So, what does it mean if you have a vivid dream about being included in on a routine staff meeting with Bob Bernstein?
A couple of my friends are sitting there, as well as some trendy advertising types, and for some reason, everyone is barefoot, but we all slip on some random socks after Bob arrives, "to get this thing going."
I think the socks he pulls on from the pile also do not match, as do (not) mine. Socks' matching is not the point in an advertising meeting apparently. They are clean.
Bob enters a little bit late because he can be, because the rest of us are there earlier out of respect, and there he is in all his corporate, self-made, grey-haired wonder, spinning away on things that are as facscinating to me as any "routine" unknown arena in which I regularly find myself immersed and about which feigning interest. We're sitting in a circle and eventually, since there I am with my ubiqitous tool-camera, Bob, being an inclusive and go-getter kind of man, leans over and gives me a chance and says, "Well, now, Tracy, tell me about this thing."
The camera.
I point out its compactness, its convenient features and the fact that "you can get it at one of your clients', as we did" (Wal-Mart).
Yes, dear readers, my undrugged sleeping brain is promoting freaking Wal-Mart, but, you know, you have to play the game if you want to get to "Go."
So, I did, and it was fun and crisp and so different than the usual slogging about in which I find myself, the sidewalks of muck, the urban schools of ambiguous achievement, the prostitutes peppering the sidewalks, the drivers who think it's acceptable to stop in the left-lane of traffic with the turn signal on so they can hold everyone up and cut across the other same-bound lane and turn right.

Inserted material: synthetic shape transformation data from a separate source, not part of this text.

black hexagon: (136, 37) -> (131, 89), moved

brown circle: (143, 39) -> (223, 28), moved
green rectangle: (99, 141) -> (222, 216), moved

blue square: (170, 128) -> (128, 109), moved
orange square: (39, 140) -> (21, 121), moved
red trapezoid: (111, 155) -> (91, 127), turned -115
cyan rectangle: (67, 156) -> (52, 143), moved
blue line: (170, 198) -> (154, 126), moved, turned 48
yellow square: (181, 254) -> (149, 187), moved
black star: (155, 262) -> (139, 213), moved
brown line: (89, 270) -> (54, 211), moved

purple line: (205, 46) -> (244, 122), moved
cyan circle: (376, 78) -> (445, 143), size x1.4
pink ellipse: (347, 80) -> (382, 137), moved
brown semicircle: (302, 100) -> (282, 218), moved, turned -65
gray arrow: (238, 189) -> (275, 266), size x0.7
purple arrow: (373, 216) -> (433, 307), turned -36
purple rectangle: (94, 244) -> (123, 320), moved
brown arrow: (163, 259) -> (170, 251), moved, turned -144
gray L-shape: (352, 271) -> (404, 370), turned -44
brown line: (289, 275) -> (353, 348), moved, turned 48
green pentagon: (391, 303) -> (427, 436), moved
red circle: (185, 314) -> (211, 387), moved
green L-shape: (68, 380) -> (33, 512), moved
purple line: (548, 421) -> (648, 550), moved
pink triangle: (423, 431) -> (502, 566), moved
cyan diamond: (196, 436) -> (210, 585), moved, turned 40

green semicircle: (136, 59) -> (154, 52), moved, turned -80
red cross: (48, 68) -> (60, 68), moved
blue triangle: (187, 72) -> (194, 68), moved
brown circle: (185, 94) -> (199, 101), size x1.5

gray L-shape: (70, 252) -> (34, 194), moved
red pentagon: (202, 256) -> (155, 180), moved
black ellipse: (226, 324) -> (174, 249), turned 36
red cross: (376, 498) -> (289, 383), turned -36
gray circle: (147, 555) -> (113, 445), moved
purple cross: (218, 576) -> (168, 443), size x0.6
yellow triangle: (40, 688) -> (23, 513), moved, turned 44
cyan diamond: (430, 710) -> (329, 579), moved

Later, Bob, who perhaps was feigning interest, but who was going to take advantage of this "charming" young woman whose friends said she could come and sit in on a staff meeting for the sake of some story, asked me to improvise an oral report on something or other.
You know, because that's what I "do," I make up stories.

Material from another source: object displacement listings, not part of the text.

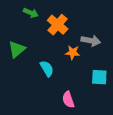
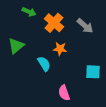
gray arrow: (91, 41) -> (85, 26), moved, turned 30
orange star: (73, 52) -> (60, 49), moved

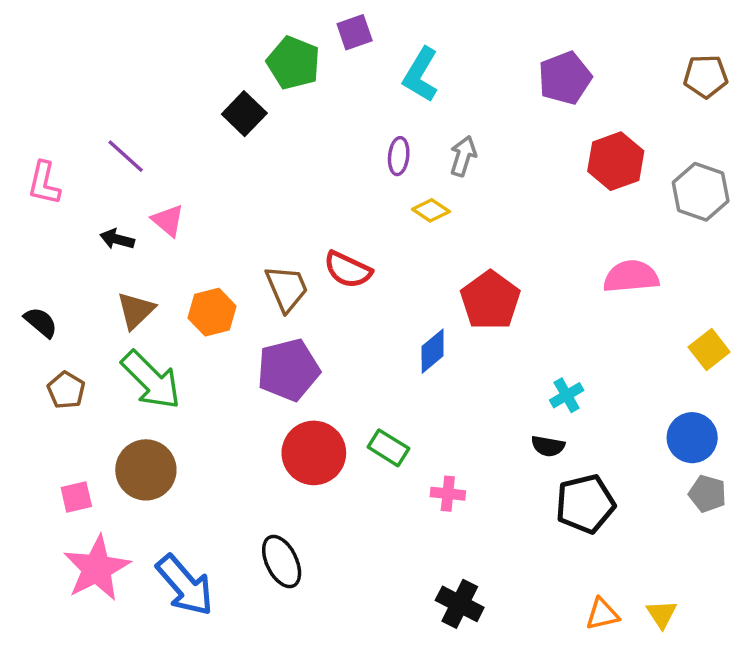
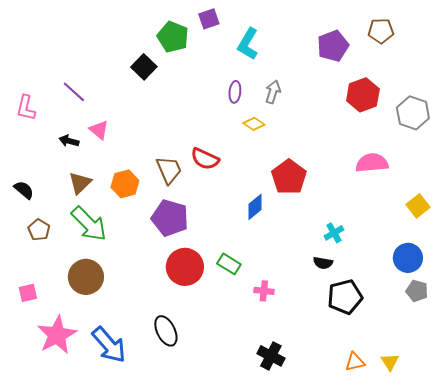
brown pentagon: (706, 76) -> (381, 31), moved
purple pentagon: (288, 370) -> (170, 218), turned 30
pink square: (76, 497) -> (28, 293), moved

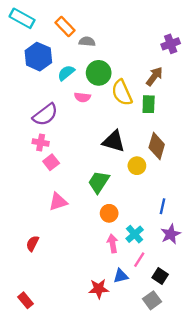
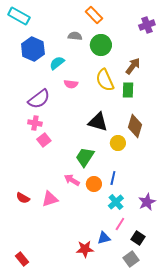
orange rectangle: (65, 26) -> (94, 15), moved
purple cross: (171, 44) -> (147, 25), moved
green circle: (99, 73) -> (101, 45), moved
pink triangle: (58, 202) -> (50, 199), moved
blue line: (162, 206) -> (113, 178), moved
red semicircle: (32, 243) -> (23, 198), moved, turned -88
pink arrow: (113, 243) -> (72, 180), moved, turned -49

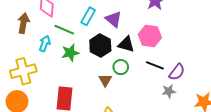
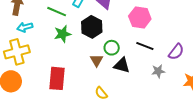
cyan arrow: (45, 44) -> (25, 27), moved, turned -126
black triangle: (126, 44) -> (122, 65), moved
purple semicircle: (177, 72) -> (176, 52), moved

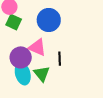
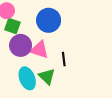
purple circle: (21, 57) -> (21, 45), moved

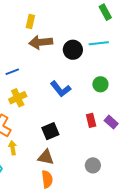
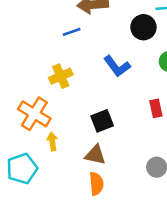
black circle: (73, 50) -> (143, 27), moved
blue line: (12, 72) -> (72, 32), moved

And I think I did all-right.
And my friends went back to their glossier desks and I must have left, because dreams never have appropriate narrative conclusions.
(You know I had a job interview there at one time.)
Surely this can not have anything to do with the fact that yesterday evening, the 50-something man with whom I kind-of work was bending my ear as he so commonly does, about "this is the kind of camera we should have here, the D50 is what I could use to shoot such-and-such event even better, and it fits my lenses," this man whom my production designer has suggested be "unencouraged" against submitting further photographs, especially since they are still in dino-film-form or coming from an ancient 2.5-megapixel Nikon, the only camera left behind before the big $200x3 Wal-Mart purchase we had to make after some kids working for us had stolen the other ones right out of our office.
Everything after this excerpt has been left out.